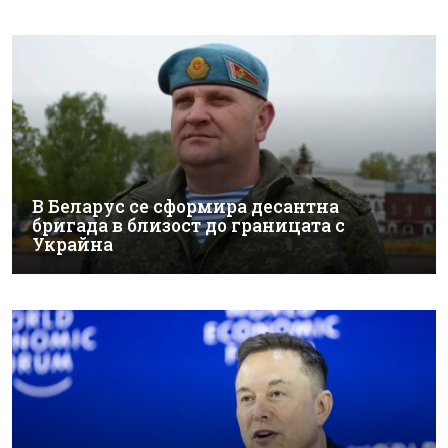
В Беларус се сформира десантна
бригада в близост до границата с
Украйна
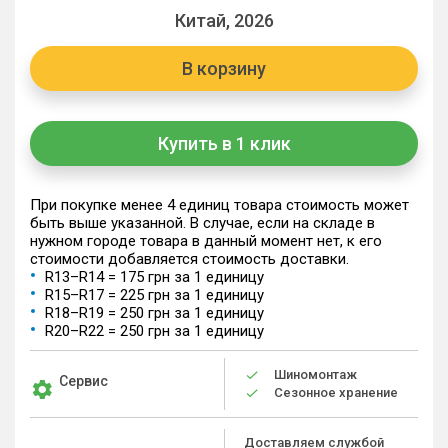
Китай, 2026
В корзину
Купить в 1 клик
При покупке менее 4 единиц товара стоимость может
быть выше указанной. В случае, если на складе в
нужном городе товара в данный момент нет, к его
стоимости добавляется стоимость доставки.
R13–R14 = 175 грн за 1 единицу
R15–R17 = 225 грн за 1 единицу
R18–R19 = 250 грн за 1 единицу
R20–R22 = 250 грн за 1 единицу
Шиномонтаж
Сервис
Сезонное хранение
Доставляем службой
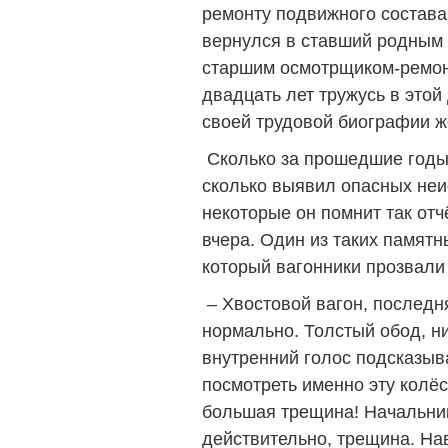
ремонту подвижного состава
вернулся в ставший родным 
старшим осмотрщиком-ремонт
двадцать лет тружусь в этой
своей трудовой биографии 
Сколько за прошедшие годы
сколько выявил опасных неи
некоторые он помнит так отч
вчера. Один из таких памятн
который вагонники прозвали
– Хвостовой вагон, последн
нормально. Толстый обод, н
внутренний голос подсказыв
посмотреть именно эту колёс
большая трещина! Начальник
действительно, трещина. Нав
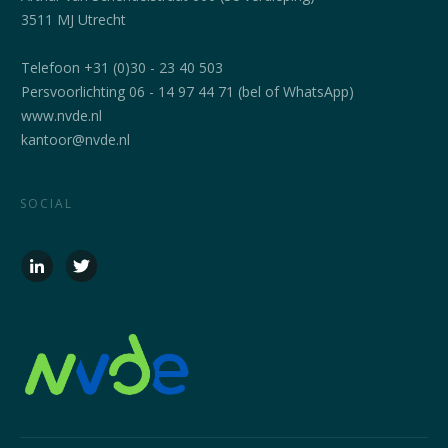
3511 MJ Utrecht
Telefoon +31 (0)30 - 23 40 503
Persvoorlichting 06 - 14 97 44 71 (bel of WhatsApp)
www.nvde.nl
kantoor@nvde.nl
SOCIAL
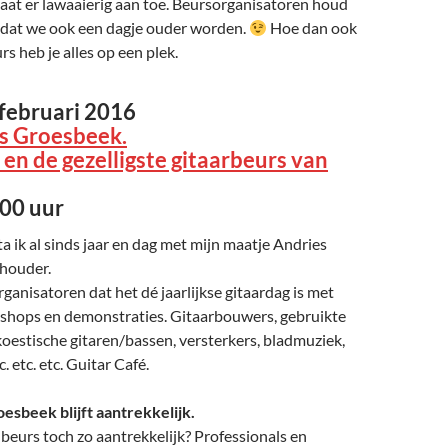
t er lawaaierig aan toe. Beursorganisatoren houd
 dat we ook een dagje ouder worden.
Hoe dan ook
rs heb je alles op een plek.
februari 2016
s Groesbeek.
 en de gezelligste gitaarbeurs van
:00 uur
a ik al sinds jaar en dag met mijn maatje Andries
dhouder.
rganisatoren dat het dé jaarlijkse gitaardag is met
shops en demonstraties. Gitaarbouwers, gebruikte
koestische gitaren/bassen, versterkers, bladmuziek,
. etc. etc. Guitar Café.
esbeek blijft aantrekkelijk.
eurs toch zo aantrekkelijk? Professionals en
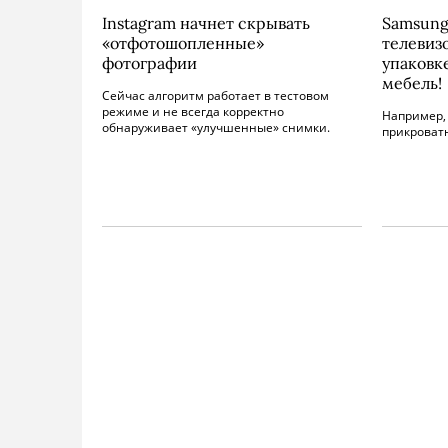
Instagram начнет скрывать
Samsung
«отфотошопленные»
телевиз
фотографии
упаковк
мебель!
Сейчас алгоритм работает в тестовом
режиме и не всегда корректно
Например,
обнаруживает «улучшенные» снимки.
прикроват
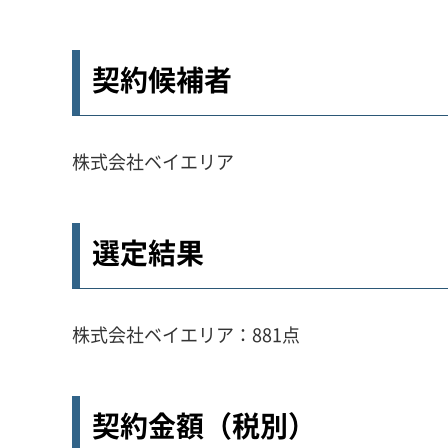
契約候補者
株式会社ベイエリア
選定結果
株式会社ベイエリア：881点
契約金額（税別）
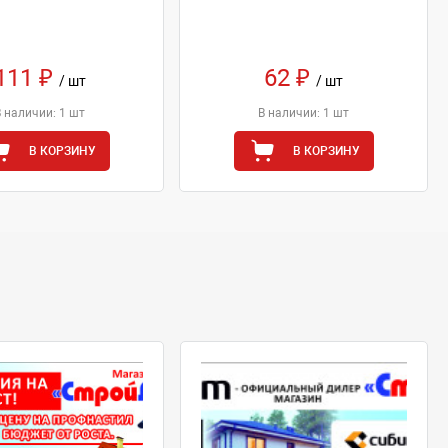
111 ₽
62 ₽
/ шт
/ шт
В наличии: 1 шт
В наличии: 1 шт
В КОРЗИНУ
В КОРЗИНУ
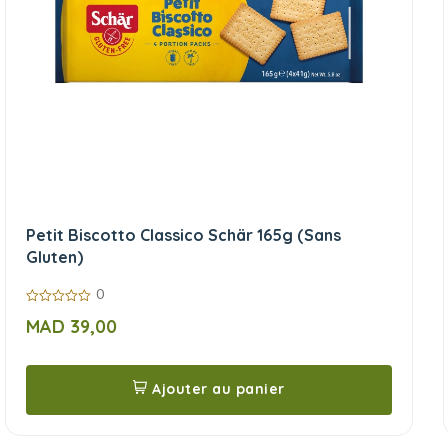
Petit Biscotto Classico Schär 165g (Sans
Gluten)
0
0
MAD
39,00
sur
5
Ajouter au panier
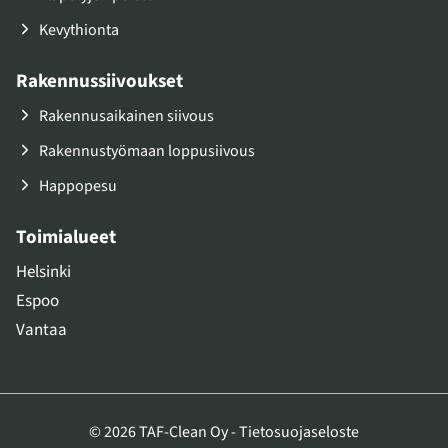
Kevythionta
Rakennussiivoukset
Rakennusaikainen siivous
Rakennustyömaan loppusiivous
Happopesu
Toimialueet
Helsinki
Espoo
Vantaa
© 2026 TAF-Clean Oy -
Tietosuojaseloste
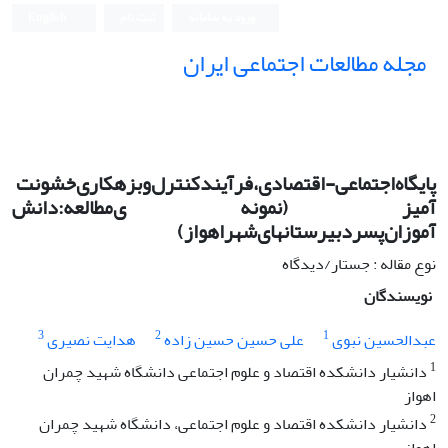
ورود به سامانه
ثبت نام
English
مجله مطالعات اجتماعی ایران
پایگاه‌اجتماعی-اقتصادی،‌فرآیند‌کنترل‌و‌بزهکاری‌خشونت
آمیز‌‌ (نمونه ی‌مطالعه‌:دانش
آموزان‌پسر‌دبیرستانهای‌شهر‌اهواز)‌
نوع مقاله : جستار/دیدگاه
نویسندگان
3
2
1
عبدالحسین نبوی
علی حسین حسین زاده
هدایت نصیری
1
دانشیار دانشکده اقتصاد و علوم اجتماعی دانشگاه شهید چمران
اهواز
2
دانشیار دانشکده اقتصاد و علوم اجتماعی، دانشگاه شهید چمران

> [Your assignment]: Copy out every line from the data above that has "دانشیار" in it.

> [Written reply]:
دانشیار دانشکده اقتصاد و علوم اجتماعی دانشگاه شهید چمران
دانشیار دانشکده اقتصاد و علوم اجتماعی، دانشگاه شهید چمران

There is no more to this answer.